If I attach to either the CoreWindow OR the CoreIndependentInputSource, the issue persists.
If I change WorkItemOptions from TimeSliced to none, the issue is not as bad (although bad enough to prevent shipping)
It seems we need a way to get background input, like with the CoreIndependentInputSource. Perhaps marshalling out to the actual device, bypassing the UWP Routed window events?
That’s strange. If you have your mouse events to CoreIndependentInputSource and TouchQueue.ProcessQueued() doesn’t slow the main thread significantly, then I don’t know why still keyboard events are queue up. (maybe a bug with latest Win10?)
Can you post a test project somewhere that demonstrates the problem?
Also try one last thing. turn of V-Sync and fixedTimestep to see if that helps to keep the message queue empty. Put those lines in your Game1() constructor.

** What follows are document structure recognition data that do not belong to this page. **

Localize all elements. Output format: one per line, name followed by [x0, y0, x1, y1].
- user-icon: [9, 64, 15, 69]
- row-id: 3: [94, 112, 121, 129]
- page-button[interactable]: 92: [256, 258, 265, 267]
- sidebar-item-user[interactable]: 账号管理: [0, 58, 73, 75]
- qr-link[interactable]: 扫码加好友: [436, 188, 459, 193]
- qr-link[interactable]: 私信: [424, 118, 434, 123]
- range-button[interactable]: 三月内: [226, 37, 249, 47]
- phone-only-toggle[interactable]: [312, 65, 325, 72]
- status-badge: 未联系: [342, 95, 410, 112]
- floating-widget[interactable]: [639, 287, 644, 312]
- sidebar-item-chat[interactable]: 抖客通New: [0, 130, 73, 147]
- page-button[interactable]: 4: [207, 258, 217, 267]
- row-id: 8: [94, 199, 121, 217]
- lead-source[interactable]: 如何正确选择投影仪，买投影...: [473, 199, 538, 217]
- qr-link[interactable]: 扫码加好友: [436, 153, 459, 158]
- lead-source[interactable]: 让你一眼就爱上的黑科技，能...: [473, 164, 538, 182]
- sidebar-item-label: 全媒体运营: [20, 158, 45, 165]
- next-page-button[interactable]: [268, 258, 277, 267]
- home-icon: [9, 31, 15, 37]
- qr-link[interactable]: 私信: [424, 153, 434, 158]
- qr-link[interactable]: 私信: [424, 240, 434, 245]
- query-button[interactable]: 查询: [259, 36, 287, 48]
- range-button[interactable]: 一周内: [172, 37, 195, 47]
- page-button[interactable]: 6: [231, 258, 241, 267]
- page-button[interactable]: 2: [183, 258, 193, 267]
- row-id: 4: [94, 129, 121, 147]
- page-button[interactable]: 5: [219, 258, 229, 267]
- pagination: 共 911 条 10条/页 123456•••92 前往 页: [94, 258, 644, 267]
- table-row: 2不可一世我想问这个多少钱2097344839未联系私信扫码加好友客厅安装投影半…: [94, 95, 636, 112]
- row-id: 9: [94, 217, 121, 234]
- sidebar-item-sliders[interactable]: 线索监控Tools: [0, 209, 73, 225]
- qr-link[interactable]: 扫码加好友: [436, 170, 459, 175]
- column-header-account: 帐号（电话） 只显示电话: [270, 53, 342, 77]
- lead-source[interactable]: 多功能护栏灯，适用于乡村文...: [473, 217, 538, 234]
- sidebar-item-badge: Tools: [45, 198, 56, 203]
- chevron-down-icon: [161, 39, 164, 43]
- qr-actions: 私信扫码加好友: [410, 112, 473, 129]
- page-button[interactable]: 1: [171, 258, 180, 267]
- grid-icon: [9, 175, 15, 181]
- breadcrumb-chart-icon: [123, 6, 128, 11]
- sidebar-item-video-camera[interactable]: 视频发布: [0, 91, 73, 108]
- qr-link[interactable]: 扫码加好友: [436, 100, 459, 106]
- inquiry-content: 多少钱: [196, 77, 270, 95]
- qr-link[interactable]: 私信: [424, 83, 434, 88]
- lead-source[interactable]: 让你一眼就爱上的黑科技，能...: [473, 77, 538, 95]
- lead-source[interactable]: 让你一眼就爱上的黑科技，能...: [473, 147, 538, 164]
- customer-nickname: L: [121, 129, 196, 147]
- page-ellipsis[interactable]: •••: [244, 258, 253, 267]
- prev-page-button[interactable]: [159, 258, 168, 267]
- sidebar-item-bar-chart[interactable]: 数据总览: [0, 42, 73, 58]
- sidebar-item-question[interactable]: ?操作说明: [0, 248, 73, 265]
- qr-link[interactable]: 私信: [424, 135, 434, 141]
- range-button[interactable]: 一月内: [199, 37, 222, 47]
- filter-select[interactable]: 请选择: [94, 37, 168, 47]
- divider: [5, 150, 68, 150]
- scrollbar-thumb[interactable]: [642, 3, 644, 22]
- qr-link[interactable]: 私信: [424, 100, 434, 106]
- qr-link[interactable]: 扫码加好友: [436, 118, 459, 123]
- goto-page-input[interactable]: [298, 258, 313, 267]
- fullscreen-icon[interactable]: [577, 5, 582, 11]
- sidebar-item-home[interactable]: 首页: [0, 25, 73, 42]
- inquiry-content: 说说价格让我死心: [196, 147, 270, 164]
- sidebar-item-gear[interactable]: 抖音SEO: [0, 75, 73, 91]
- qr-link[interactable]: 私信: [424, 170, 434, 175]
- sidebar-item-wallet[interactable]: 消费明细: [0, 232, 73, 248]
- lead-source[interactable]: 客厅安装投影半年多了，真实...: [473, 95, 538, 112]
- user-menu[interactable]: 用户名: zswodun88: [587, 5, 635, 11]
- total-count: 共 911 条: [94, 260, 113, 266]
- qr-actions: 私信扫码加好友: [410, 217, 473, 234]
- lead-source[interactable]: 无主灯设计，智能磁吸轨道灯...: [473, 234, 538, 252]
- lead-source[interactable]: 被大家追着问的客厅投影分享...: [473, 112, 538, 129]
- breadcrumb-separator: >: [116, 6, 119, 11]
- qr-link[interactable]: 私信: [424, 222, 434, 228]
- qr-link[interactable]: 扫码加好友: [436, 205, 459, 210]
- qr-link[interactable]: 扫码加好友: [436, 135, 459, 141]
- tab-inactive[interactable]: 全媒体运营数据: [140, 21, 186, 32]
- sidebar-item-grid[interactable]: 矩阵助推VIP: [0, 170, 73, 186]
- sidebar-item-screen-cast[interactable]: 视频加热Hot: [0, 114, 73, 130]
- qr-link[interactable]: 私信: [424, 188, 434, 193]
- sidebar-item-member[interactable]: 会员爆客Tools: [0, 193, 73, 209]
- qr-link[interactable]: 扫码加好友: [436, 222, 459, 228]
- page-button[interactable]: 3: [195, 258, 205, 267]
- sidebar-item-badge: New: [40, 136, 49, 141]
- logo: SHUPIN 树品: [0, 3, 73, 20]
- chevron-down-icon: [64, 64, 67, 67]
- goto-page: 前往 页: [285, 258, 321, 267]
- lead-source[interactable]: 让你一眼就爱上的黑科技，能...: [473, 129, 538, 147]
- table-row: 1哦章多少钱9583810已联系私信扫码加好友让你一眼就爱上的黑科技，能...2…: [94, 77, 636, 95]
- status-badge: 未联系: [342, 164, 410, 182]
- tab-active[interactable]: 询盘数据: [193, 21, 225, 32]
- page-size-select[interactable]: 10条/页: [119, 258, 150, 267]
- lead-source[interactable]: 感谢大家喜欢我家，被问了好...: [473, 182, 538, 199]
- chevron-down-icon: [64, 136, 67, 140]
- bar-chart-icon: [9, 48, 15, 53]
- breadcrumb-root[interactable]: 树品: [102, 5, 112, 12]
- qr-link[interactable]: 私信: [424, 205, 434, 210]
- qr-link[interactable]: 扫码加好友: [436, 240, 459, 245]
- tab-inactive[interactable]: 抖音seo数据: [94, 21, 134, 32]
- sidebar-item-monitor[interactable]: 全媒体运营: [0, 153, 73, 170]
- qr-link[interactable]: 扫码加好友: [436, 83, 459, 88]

Here’s another approach to to solve the issue.
I manage to lower the priority of Tick event which makes the game process all other events (input/rotation/etc) before drawing the next frame.
I know this may sound strange but if you have a extra keyboard plug it in and try it and see if the issue disappears! Just to make sure this isn’t a specific hardware thing.
When xna was around i found the many joys of getting hours of headaches trying to solve something that turned out to be a individual keyboard hardware quirk.
@willmotil
I can reproduce the bug. Others reported similar problems.
I think that CompositionTarget.Rendering has a higher priority than input on the latest W10.
On W8.1 projects works alright with mouse+keyboard, but CompositionTarget.Rendering has other issues there, especial on mobile phones, with touch lag, rotation lag and even the event stop firing and freeze the game when under heavy load.